I walked over to my top drawer, took out the letter and handed my girlfriend the final piece of me. She stared the letter and then looked up at me in confusion once more.

"I haven't heard from her since that day. Till today her eyes widened in surprise. "Go on, read it."

"Lisa, I don't think I'm entitled to. I-"

"Jennie," I joined her on the bed. "I've kept all of this to myself for years. I want you to be the first person to know the whole truth." I said sincerely. "So, please?"

"Okay.." She said as she opened up the letter. By the end of it, her eyes were filled with tears that were almost spilling. Her reaction alone made a tear roll down my cheek and I embraced her. We laid there quietly for a while. She broke the silence.

"How do you feel about this?" A sob escaped her lips at the end.

"To be honest, I don't know yet" I said. "All these years I have basically been by myself. For a little while now, I've seen my father changing again. He is slowly changing back to the man he used to be, before all of this. And then this letter. All this time I thought my mother didn't care enough about me to take me with her. I thought so negatively about myself because of this." I was finally crying now, it was all coming together and spilling out now. "Then she sends me a letter after years saying that she can explain it all if I let her.."
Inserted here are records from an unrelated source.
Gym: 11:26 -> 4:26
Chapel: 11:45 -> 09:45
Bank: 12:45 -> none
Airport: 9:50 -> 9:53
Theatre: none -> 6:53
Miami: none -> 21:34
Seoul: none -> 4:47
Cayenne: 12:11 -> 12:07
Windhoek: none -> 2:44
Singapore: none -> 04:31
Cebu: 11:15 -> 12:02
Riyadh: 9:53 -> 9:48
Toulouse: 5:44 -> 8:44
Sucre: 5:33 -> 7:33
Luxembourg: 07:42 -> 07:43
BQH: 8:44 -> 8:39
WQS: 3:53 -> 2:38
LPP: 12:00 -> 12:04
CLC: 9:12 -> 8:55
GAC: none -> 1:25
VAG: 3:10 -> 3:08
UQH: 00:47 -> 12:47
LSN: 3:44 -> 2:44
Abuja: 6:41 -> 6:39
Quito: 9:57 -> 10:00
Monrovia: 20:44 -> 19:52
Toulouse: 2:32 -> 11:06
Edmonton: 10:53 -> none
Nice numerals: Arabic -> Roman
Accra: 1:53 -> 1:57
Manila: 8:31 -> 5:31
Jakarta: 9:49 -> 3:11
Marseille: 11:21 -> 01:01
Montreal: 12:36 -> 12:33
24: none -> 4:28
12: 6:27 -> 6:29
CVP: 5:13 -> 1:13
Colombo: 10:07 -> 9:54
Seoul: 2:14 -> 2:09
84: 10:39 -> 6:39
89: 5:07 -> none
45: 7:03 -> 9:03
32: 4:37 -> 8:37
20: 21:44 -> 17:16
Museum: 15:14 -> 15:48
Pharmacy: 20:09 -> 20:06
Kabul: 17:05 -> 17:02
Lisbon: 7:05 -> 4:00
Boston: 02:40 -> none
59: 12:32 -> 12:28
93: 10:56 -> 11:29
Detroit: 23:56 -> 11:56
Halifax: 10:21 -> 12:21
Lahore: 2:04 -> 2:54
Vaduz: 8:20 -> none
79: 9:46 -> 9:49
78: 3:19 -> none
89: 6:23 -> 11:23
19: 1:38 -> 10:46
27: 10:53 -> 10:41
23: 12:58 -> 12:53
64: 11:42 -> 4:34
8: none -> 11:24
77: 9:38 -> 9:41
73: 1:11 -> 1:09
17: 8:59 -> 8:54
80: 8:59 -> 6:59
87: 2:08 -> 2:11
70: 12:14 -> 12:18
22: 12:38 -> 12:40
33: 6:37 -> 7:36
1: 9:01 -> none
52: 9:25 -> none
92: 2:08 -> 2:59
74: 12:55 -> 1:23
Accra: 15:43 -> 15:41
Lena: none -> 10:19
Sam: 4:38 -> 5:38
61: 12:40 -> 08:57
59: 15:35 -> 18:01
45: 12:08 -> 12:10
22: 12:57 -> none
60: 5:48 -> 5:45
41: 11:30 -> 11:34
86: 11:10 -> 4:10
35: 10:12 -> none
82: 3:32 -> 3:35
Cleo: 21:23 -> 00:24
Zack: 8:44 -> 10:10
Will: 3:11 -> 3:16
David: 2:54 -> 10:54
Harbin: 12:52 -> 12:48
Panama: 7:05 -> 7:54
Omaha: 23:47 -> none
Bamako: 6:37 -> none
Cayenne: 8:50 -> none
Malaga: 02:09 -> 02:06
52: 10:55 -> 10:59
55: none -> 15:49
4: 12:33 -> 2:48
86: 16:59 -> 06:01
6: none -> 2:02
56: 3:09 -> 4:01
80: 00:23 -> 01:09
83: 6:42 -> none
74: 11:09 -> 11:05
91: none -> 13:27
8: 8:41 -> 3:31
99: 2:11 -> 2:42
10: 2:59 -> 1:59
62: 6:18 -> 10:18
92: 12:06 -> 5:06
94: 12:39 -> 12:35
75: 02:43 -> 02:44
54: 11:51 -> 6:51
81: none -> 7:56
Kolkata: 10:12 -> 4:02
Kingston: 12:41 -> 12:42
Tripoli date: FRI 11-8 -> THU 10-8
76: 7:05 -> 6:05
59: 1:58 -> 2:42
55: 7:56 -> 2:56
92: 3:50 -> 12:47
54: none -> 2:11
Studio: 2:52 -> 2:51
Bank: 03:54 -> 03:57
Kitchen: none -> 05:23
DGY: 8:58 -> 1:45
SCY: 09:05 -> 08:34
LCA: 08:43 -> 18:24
Jennie did not say anything. She just wrapped her arms around me. I buried my face in her neck and was not holding anything back anymore. I let the tears flow freely like I should have done long ago.

"Shh." Jennie stroked head gently. "You have been through so much. I can tell you with certainty that it will all be okay. You are not alone anymore Lisa. You have me now and I will be here for you as from now."
I lifted my head to look her in the eye. She wiped my tears away with such delicacy that I didn't know how to answer her. So I did the only thing I knew how to do to show her my feelings for her.

I kissed her. More passionately than I ever had before. I pushed her down on the bed softly and hovered over her. I looked at her and I couldn't be any happier. Things were uncertainties all around me. Nothing was stable. Not in my world, not in my mind. But there was one thing I knew for sure:

I was in love with Jennie Kim. I loved her so incredibly much.